What you need to do -
Would you reproduce the whole listing below without altering a single word?

Recorded data -
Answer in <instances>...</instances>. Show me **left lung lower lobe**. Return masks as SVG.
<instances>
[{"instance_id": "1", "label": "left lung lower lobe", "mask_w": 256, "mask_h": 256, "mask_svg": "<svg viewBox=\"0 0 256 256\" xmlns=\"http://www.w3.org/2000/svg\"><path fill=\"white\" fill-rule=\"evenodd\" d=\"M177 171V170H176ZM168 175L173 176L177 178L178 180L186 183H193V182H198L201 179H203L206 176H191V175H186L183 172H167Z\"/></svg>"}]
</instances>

Written answer -
Answer in <instances>...</instances>. Show me **left lung lower lobe**. Return masks as SVG.
<instances>
[{"instance_id": "1", "label": "left lung lower lobe", "mask_w": 256, "mask_h": 256, "mask_svg": "<svg viewBox=\"0 0 256 256\" xmlns=\"http://www.w3.org/2000/svg\"><path fill=\"white\" fill-rule=\"evenodd\" d=\"M177 171V170H176ZM168 175L173 176L177 178L178 180L186 183H193V182H198L201 179H203L206 176H191V175H186L183 172H167Z\"/></svg>"}]
</instances>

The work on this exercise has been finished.